Tensão global, comércio, petróleo e os destaques da semana

Tensão EUA-Irã, petróleo e comércio global foram alguns dos principais destaques da semana.

O clima quente entre EUA e Irã pressiona as cotações do petróleo. O presidente americano, Donald Trump, advertiu o presidente do Irã, Hassan Rohani, a não voltar a ameaçar os EUA. Isso após o iraniano ter dito, em discurso, que Trump não deveria “brincar com fogo”. Há temores de que o Irã feche o Estreito de Ormuz, passagem para transporte de petróleo.

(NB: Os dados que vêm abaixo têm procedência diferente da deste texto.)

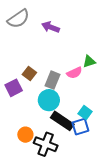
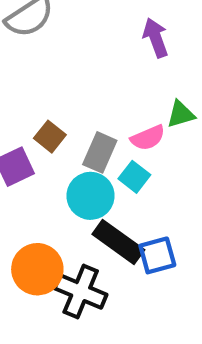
purple arrow: (51, 27) -> (156, 38), moved, turned 48
cyan square: (85, 113) -> (134, 177), moved
orange circle: (25, 135) -> (37, 269), size x1.5

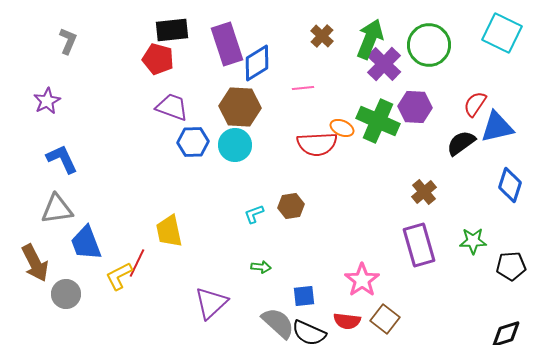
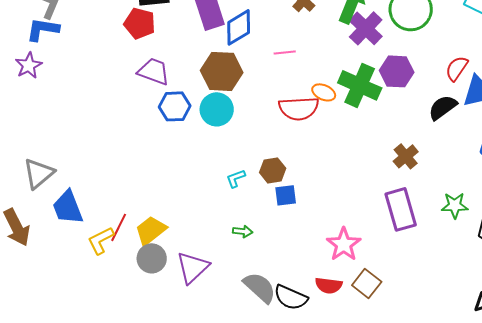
blue L-shape: (62, 159) -> (43, 29), moved, turned -56
gray triangle: (57, 209) -> (39, 173), turned -32
yellow trapezoid: (169, 231) -> (151, 230), moved, turned 64
gray circle: (66, 294) -> (152, 258), moved
blue square: (304, 296) -> (286, 195), moved

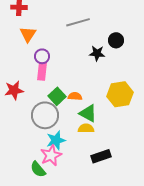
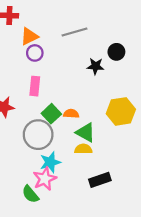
orange triangle: (28, 34) -> (29, 36), moved, turned 30
purple circle: (42, 56) -> (35, 53), moved

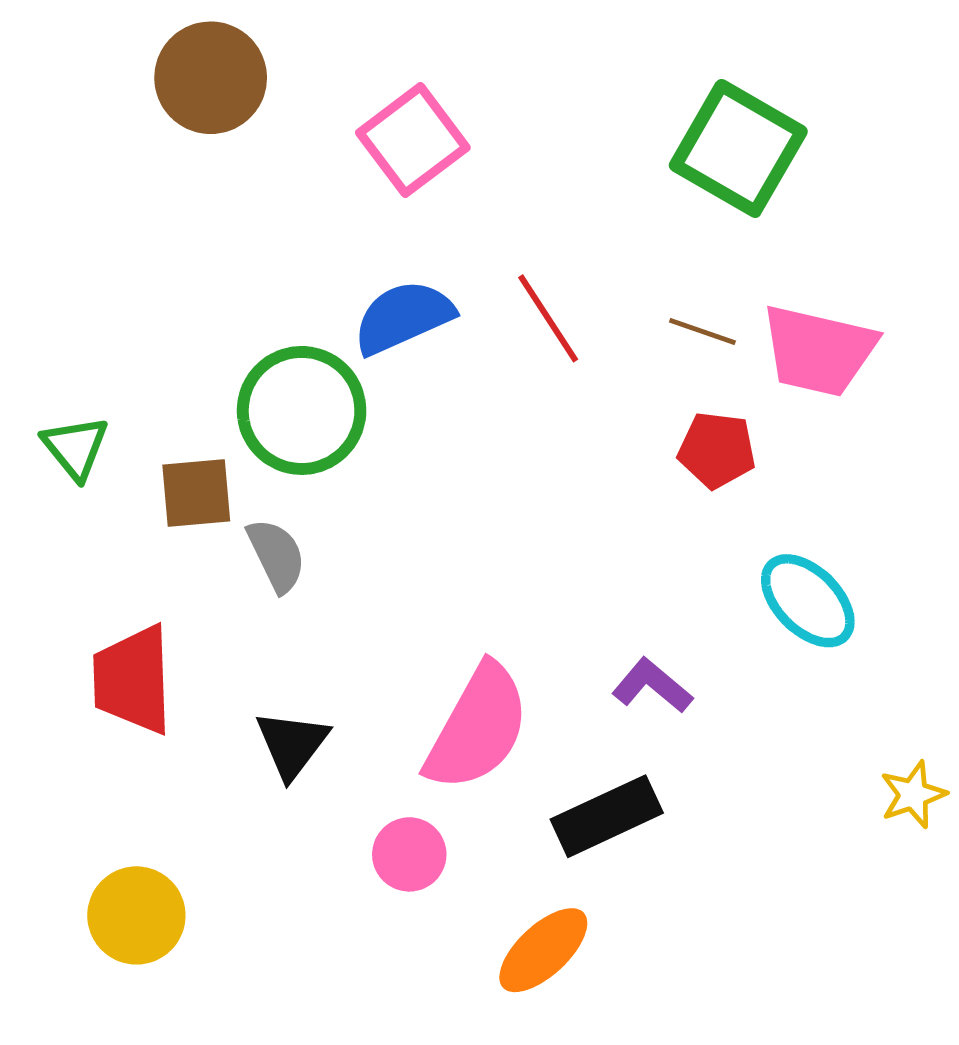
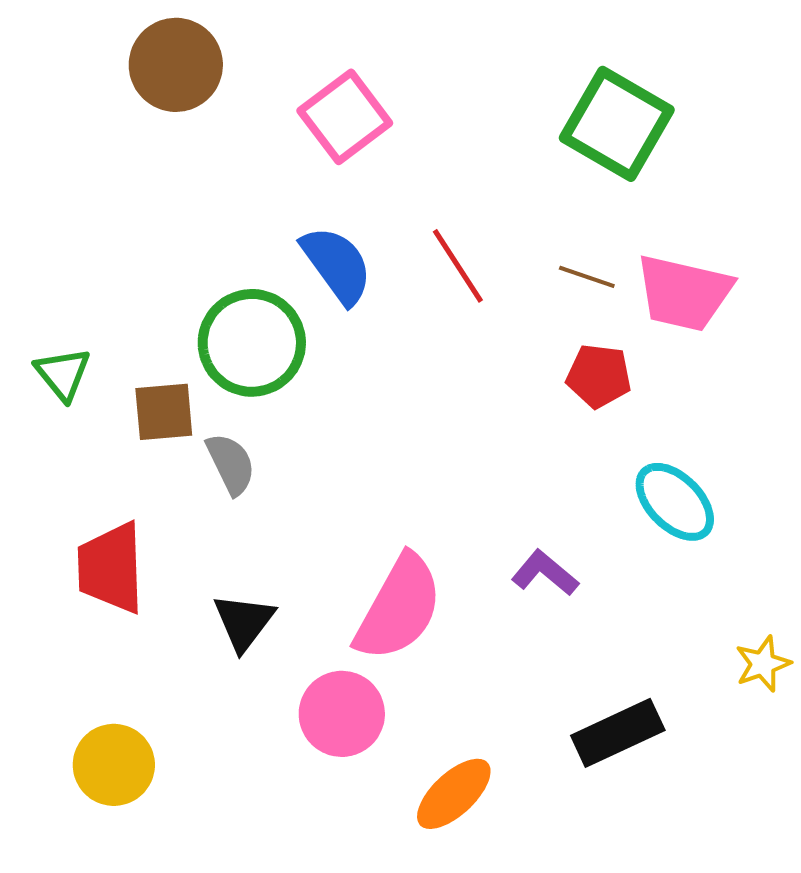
blue semicircle: (403, 317) -> (337, 265), turned 78
black rectangle: (607, 816) -> (618, 733), moved
pink circle: (409, 854) -> (342, 714), size x1.4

Outros dois fatores também impactaram o preço do óleo. Nos EUA, os estoques caíram além do previsto na última semana. E a Arábia Saudita interrompeu a exportação por uma rota do Mar Vermelho, após ataques sofridos. Assim, na quinta-feira, o Brent fechou em alta de 0,7%, cotado a US$ 74,47 o barril.

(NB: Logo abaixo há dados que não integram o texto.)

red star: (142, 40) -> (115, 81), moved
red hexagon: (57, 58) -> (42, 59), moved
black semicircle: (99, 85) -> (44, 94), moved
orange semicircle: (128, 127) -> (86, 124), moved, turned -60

No que tange ao comércio internacional, o acordo entre EUA e União Europeia para encerrar a guerra de tarifas no aço e no alumínio, com redução das mesmas, amenizou as tensões. Contudo, as questões entre China e EUA continuam preocupando.

A fim de minimizar o impacto dessa guerra comercial com os americanos, a China anunciou medidas para estimular sua economia, com dedução de impostos para as empresas e financiamento de projetos de infraestrutura.

Além das questões externas, Trump enfrenta internamente escândalos de outras naturezas, como a divulgação do áudio em que discute o pagamento a modelo com quem teria tido um relacionamento.

Lá fora, outro fato que ganhou espaço na imprensa foi a projeção do FMI de 1.000.000% para a inflação venezuelana este ano.

O presidente Michel Temer, no exterior para a reunião dos Brics, esteve com o presidente chinês, Xi Jinping. Segundo Temer, falaram sobre investimentos chineses no Brasil, em programas de concessão e privatização, além das barreiras contra a entrada de produtos brasileiros na China.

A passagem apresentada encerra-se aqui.